Data:
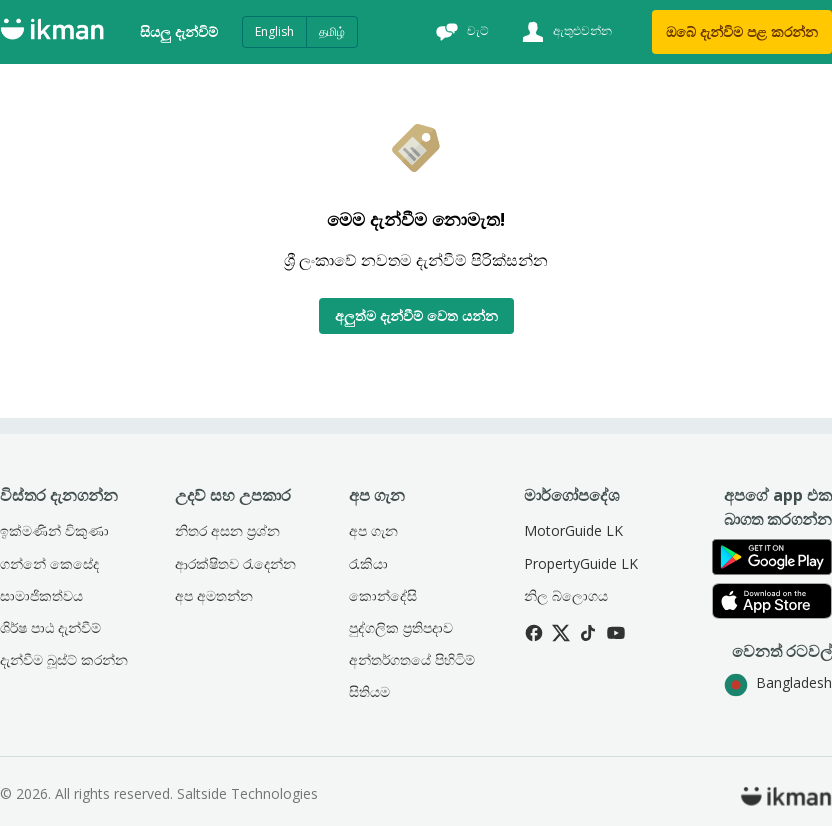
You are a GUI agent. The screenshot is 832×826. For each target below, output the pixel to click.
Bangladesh (778, 682)
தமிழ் (332, 31)
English (274, 31)
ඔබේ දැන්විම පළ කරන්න (742, 31)
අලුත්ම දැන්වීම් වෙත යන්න (416, 315)
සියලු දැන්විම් (179, 31)
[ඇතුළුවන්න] (564, 32)
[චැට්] (460, 32)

What you have to do: The answer is a faithful copy of the records above, with the pictures removed.

Your solution:
You are a GUI agent. The screenshot is 832×826. For each target below, output the pixel to click.
Bangladesh (778, 682)
தமிழ் (332, 31)
English (274, 31)
ඔබේ දැන්විම පළ කරන්න (742, 31)
අලුත්ම දැන්වීම් වෙත යන්න (416, 315)
සියලු දැන්විම් (179, 31)
[ඇතුළුවන්න] (564, 32)
[චැට්] (460, 32)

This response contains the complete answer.